__WORK TO BE COMPLETED__
What you return should be exactly the lines from the one containing "기타 관련 법령에 위반되는 불법적이거나 부당한 행" down to the final line of the listing, with nothing else.

__INFORMATION SUPPLIED__
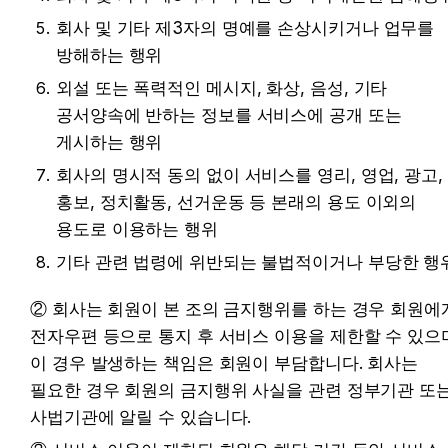
회사 및 기타 제3자의 명예를 손상시키거나 업무를 
방해하는 행위
외설 또는 폭력적인 메시지, 화상, 음성, 기타 
공서양속에 반하는 정보를 서비스에 공개 또는 
게시하는 행위
회사의 명시적 동의 없이 서비스를 영리, 영업, 광고, 
홍보, 정치활동, 선거운동 등 본래의 용도 이외의 
용도로 이용하는 행위
기타 관련 법령에 위반되는 불법적이거나 부당한 행
② 회사는 회원이 본 조의 금지행위를 하는 경우 회원에게
전자우편 등으로 통지 후 서비스 이용을 제한할 수 있으며
이 경우 발생하는 책임은 회원이 부담합니다. 회사는 
필요한 경우 회원의 금지행위 사실을 관련 정부기관 또는
사법기관에 알릴 수 있습니다.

__RESULT__
기타 관련 법령에 위반되는 불법적이거나 부당한 행
② 회사는 회원이 본 조의 금지행위를 하는 경우 회원에게
전자우편 등으로 통지 후 서비스 이용을 제한할 수 있으며
이 경우 발생하는 책임은 회원이 부담합니다. 회사는 
필요한 경우 회원의 금지행위 사실을 관련 정부기관 또는
사법기관에 알릴 수 있습니다.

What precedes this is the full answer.